* [ABOUT THIS EXERCISE] Print out the entries, word for word.

* [RECORD EXCERPTS]
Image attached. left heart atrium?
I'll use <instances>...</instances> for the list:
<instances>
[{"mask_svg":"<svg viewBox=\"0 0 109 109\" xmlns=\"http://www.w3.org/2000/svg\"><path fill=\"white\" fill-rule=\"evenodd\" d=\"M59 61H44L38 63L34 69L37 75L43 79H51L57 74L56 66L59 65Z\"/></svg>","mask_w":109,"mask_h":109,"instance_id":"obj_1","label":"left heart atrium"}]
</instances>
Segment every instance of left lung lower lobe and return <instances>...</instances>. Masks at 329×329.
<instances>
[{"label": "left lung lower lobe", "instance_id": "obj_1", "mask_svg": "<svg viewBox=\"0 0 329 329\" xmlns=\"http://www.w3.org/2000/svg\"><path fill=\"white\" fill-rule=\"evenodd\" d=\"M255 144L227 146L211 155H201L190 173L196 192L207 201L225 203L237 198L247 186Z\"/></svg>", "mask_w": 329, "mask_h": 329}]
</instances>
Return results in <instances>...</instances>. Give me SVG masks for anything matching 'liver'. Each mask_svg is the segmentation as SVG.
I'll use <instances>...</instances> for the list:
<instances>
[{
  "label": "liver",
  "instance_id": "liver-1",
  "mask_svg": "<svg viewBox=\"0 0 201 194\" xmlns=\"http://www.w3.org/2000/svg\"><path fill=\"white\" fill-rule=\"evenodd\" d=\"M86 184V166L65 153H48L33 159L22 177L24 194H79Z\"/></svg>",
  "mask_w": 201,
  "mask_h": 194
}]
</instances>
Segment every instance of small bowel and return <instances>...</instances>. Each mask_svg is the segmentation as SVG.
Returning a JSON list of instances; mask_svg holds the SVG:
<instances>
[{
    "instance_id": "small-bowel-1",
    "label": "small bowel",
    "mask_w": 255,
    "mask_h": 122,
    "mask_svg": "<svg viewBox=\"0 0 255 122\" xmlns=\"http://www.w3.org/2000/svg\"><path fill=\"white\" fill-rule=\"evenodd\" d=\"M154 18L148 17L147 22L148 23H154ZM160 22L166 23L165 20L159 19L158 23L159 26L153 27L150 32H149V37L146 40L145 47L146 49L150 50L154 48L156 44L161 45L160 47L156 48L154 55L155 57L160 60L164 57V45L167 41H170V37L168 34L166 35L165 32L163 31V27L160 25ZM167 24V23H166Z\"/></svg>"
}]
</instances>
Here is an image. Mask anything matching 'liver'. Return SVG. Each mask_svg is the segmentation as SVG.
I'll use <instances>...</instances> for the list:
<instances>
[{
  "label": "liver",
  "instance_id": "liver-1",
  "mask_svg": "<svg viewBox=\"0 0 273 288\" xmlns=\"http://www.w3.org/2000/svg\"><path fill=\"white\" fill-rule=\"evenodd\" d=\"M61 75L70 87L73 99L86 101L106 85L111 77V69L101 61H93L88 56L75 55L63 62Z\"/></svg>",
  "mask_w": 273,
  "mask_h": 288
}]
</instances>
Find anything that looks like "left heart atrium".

* [SOLUTION FOR THIS TASK]
Image attached. left heart atrium?
I'll use <instances>...</instances> for the list:
<instances>
[{"mask_svg":"<svg viewBox=\"0 0 109 109\" xmlns=\"http://www.w3.org/2000/svg\"><path fill=\"white\" fill-rule=\"evenodd\" d=\"M59 61H44L38 63L34 69L37 75L43 79H51L57 74L56 66L59 65Z\"/></svg>","mask_w":109,"mask_h":109,"instance_id":"obj_1","label":"left heart atrium"}]
</instances>
Segment every instance of left lung lower lobe and return <instances>...</instances>. Masks at 329×329.
<instances>
[{"label": "left lung lower lobe", "instance_id": "obj_1", "mask_svg": "<svg viewBox=\"0 0 329 329\" xmlns=\"http://www.w3.org/2000/svg\"><path fill=\"white\" fill-rule=\"evenodd\" d=\"M255 144L227 146L211 155H201L190 173L196 192L207 201L225 203L237 198L247 186Z\"/></svg>", "mask_w": 329, "mask_h": 329}]
</instances>
Return results in <instances>...</instances>. Give me SVG masks for anything matching 'liver'. Each mask_svg is the segmentation as SVG.
I'll use <instances>...</instances> for the list:
<instances>
[{
  "label": "liver",
  "instance_id": "liver-1",
  "mask_svg": "<svg viewBox=\"0 0 201 194\" xmlns=\"http://www.w3.org/2000/svg\"><path fill=\"white\" fill-rule=\"evenodd\" d=\"M86 184V166L65 153H48L33 159L22 177L24 194H79Z\"/></svg>",
  "mask_w": 201,
  "mask_h": 194
}]
</instances>
Segment every instance of small bowel and return <instances>...</instances>. Each mask_svg is the segmentation as SVG.
Returning a JSON list of instances; mask_svg holds the SVG:
<instances>
[{
    "instance_id": "small-bowel-1",
    "label": "small bowel",
    "mask_w": 255,
    "mask_h": 122,
    "mask_svg": "<svg viewBox=\"0 0 255 122\" xmlns=\"http://www.w3.org/2000/svg\"><path fill=\"white\" fill-rule=\"evenodd\" d=\"M154 18L148 17L147 22L148 23H154ZM160 22L166 23L165 20L159 19L158 23L159 26L153 27L150 32H149V37L146 40L145 47L146 49L150 50L154 48L156 44L161 45L160 47L156 48L154 55L155 57L160 60L164 57V45L167 41H170V37L168 34L166 35L165 32L163 31V27L160 25ZM167 24V23H166Z\"/></svg>"
}]
</instances>
Here is an image. Mask anything matching 'liver'. Return SVG. Each mask_svg is the segmentation as SVG.
I'll use <instances>...</instances> for the list:
<instances>
[{
  "label": "liver",
  "instance_id": "liver-1",
  "mask_svg": "<svg viewBox=\"0 0 273 288\" xmlns=\"http://www.w3.org/2000/svg\"><path fill=\"white\" fill-rule=\"evenodd\" d=\"M61 75L70 87L73 99L86 101L106 85L111 77V69L101 61H93L88 56L75 55L63 62Z\"/></svg>",
  "mask_w": 273,
  "mask_h": 288
}]
</instances>
Find anything that looks like "left heart atrium".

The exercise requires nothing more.